--- Provided records Enclosed Below ---

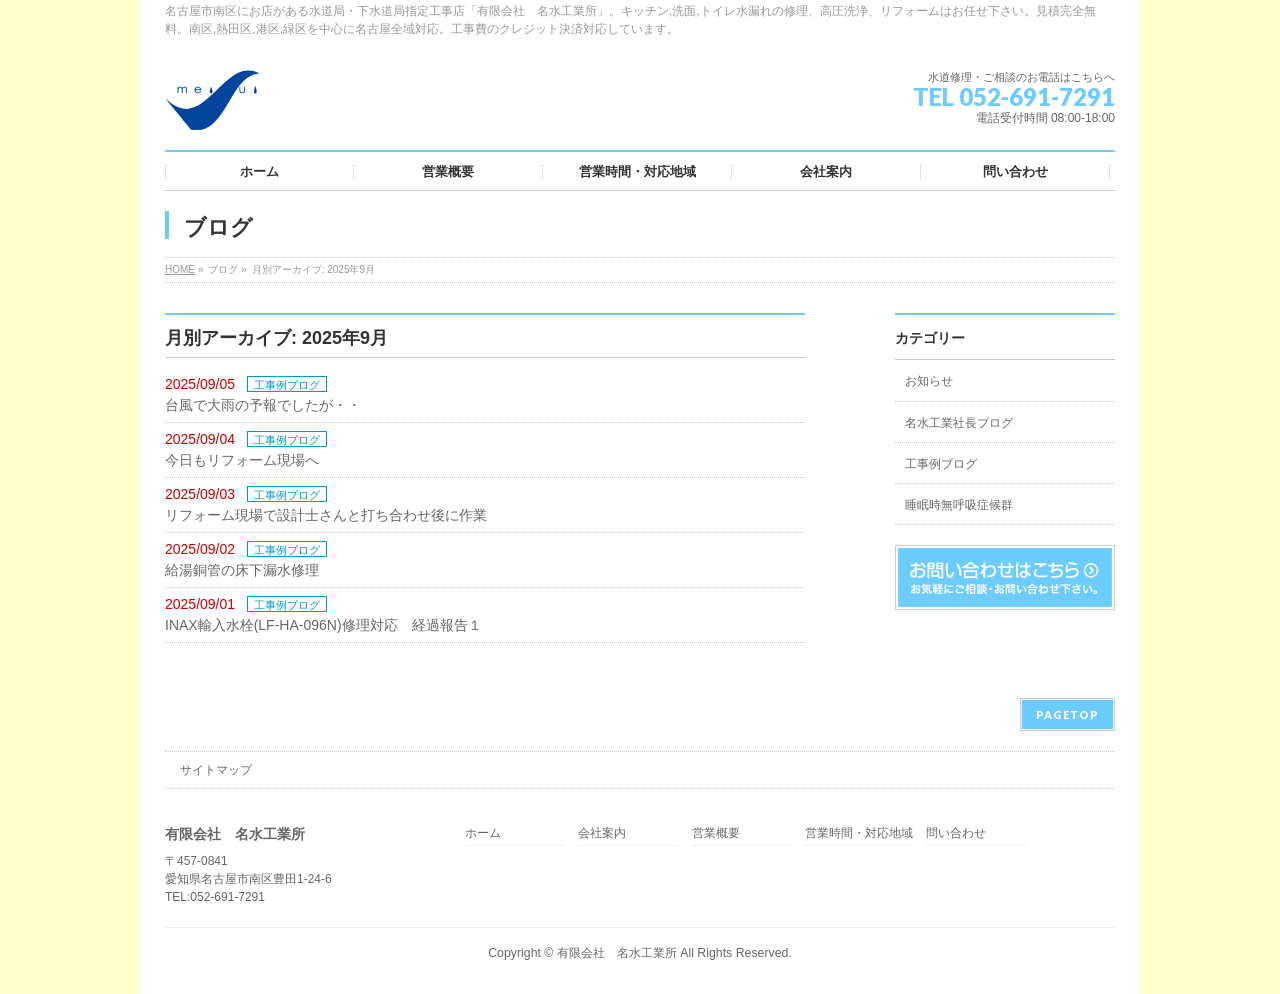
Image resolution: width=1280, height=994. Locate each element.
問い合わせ (956, 833)
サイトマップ (216, 770)
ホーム (483, 833)
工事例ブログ (287, 385)
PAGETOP (1067, 714)
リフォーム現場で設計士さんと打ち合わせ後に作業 (326, 515)
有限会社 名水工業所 (617, 953)
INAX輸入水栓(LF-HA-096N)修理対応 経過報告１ (323, 625)
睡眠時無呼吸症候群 (959, 505)
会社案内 (602, 833)
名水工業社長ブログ (959, 423)
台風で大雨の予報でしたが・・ (263, 405)
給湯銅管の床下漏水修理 (242, 570)
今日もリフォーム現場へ (242, 460)
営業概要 (716, 833)
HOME (180, 269)
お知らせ (929, 381)
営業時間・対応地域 (859, 833)
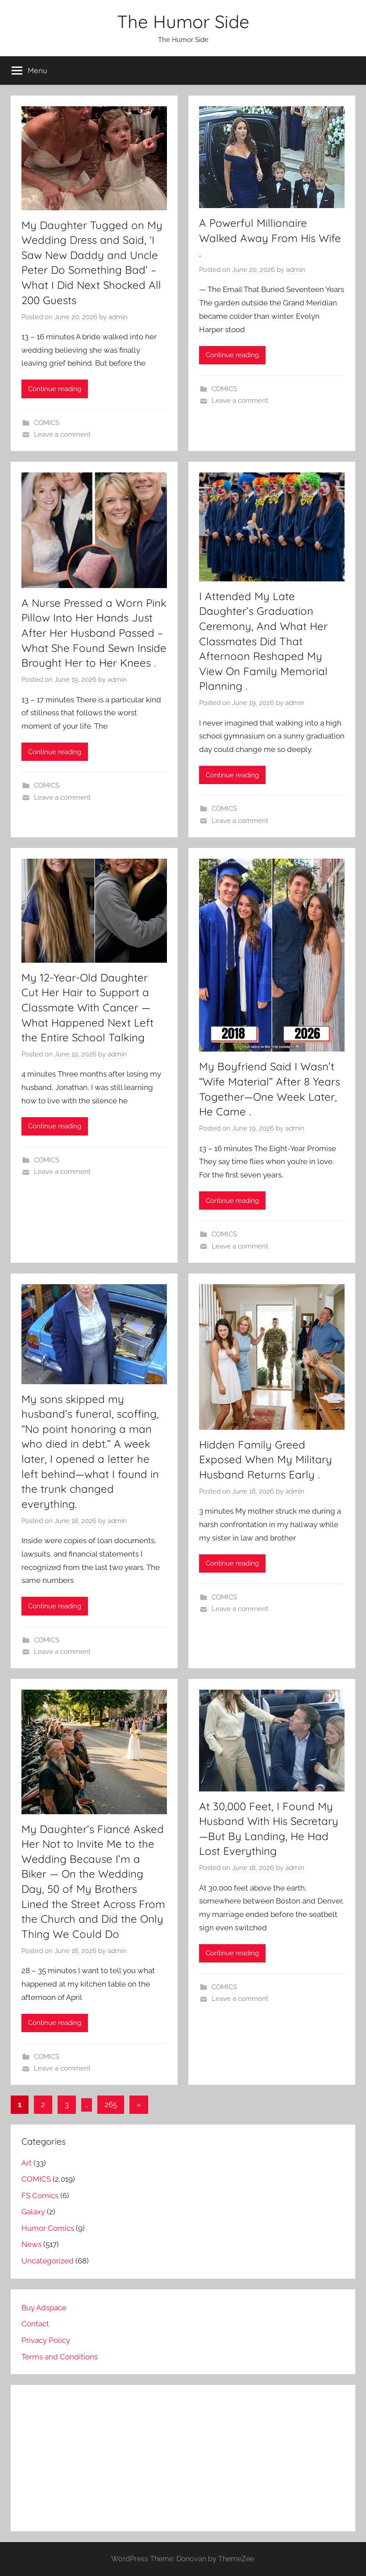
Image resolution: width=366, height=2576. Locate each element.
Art (26, 2162)
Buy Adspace (44, 2307)
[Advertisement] (183, 2458)
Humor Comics (47, 2228)
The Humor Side (183, 21)
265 (110, 2104)
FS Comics (39, 2195)
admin (118, 317)
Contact (35, 2323)
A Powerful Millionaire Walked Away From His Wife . (270, 237)
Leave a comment (62, 434)
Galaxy (33, 2211)
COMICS (46, 423)
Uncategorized (47, 2260)
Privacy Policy (45, 2340)
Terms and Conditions (59, 2356)
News (31, 2244)
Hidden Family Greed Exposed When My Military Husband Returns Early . (265, 1459)
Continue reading (54, 389)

--- End of Enclosed Provided records ---

* Activity *
Retype, please, exactly the lines that begin with the one containing "工事例ブログ (287, 385)" and end at the last line of the entries above, both included, leaving out pictures.

* Expected answer *
工事例ブログ (287, 385)
PAGETOP (1067, 714)
リフォーム現場で設計士さんと打ち合わせ後に作業 (326, 515)
有限会社 名水工業所 (617, 953)
INAX輸入水栓(LF-HA-096N)修理対応 経過報告１ (323, 625)
睡眠時無呼吸症候群 (959, 505)
会社案内 (602, 833)
名水工業社長ブログ (959, 423)
台風で大雨の予報でしたが・・ (263, 405)
給湯銅管の床下漏水修理 (242, 570)
今日もリフォーム現場へ (242, 460)
営業概要 (716, 833)
HOME (180, 269)
お知らせ (929, 381)
営業時間・対応地域 (859, 833)
Image resolution: width=366, height=2576. Locate each element.
Art (26, 2162)
Buy Adspace (44, 2307)
[Advertisement] (183, 2458)
Humor Comics (47, 2228)
The Humor Side (183, 21)
265 (110, 2104)
FS Comics (39, 2195)
admin (118, 317)
Contact (35, 2323)
A Powerful Millionaire Walked Away From His Wife . (270, 237)
Leave a comment (62, 434)
Galaxy (33, 2211)
COMICS (46, 423)
Uncategorized (47, 2260)
Privacy Policy (45, 2340)
Terms and Conditions (59, 2356)
News (31, 2244)
Hidden Family Greed Exposed When My Military Husband Returns Early . (265, 1459)
Continue reading (54, 389)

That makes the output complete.